Interesting and perhaps valid point. Yes, I'm going bottom up. But C
provides no other way to represent strings.
the point is you are defining what strings are in your library.
I don't mind a bit of bottom up but heavy use of it leads to
implementation details leaking into your application. I thought
this was what OO was all about. Hell, I thought that was what
Structured Programming was all about! ADTs...
Are you sure in all cases of this? And is my cast a performance hit?
In C the cast is unnecessary as a void* (which malloc() returns)
is automatically converted to any other pointer type. You need the
cast
in C++ but then you don't normally use malloc() in C++.
There is no performance hit. Casts always do little or no work.
And the implicit conversion does the same work as the explicit
(cast) conversion. Modulo a sane compiler.
OK, you and Heathfield concur. I'll consider it.

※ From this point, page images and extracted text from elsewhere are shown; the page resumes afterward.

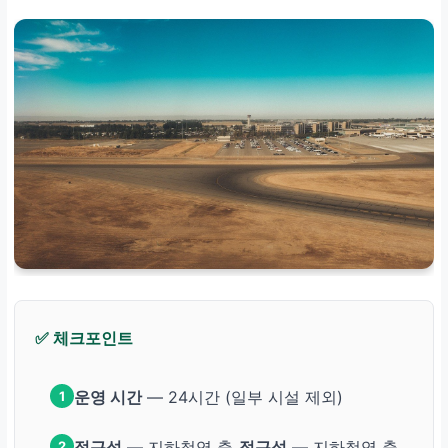
✅ 체크포인트
운영 시간
— 24시간 (일부 시설 제외)
1
접근성
— 지하철역 출
접근성
— 지하철역 출
2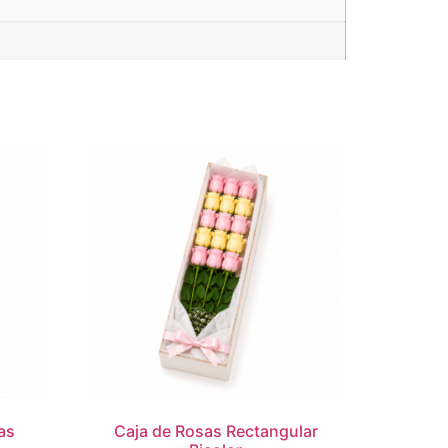
as
Caja de Rosas Rectangular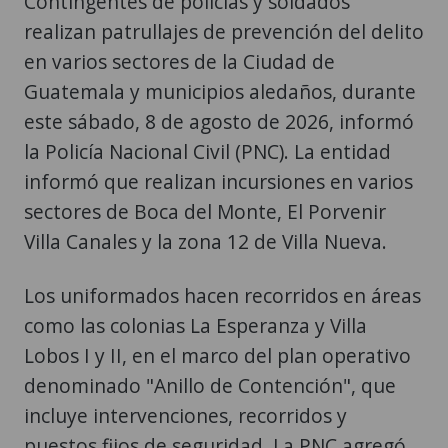
Contingentes de policías y soldados
realizan patrullajes de prevención del delito
en varios sectores de la Ciudad de
Guatemala y municipios aledaños, durante
este sábado, 8 de agosto de 2026, informó
la Policía Nacional Civil (PNC). La entidad
informó que realizan incursiones en varios
sectores de Boca del Monte, El Porvenir
Villa Canales y la zona 12 de Villa Nueva.
Los uniformados hacen recorridos en áreas
como las colonias La Esperanza y Villa
Lobos I y II, en el marco del plan operativo
denominado "Anillo de Contención", que
incluye intervenciones, recorridos y
puestos fijos de seguridad. La PNC agregó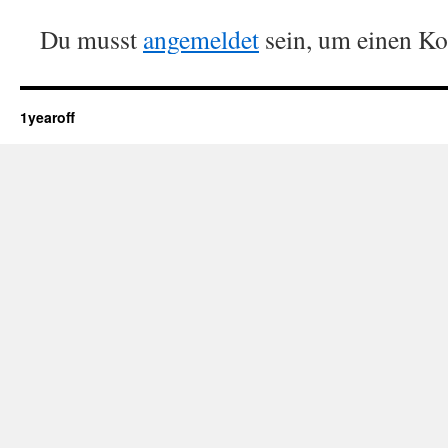
Du musst
angemeldet
sein, um einen K
1yearoff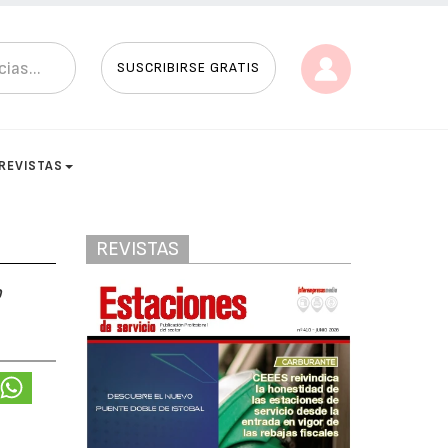
SUSCRIBIRSE GRATIS
REVISTAS
REVISTAS
o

don't take my word for it check out any good C tutorial or substantial
body of C code. Not only is it standard (right back to K&R e1) but it
is widely used. If you want to moan about C you could moan that -> is
unnecessary.
struct S s;
struct S *ps;
s.field = 1;
ps = &s;
(*ps).field = 2;
ps->field = 2; /* equivalent to previous line */
ps.field = 2; /* illegal */
there is no particular reason why they couldn't have made the last
line
legal and equivalent to the previous 2.
in a function declaration
int f1();
int f2(void);
don't mean the same thing (things are different in C++). f1 takes
an unspecified but fixed number of arguments. f2 takes no arguments.
hence in the definitions
int f1 (int i) {} /* valid */
int f2 (int i) {} /* not valid */
I like my declarations and definitions to look the same
so I put the voids in the definitions.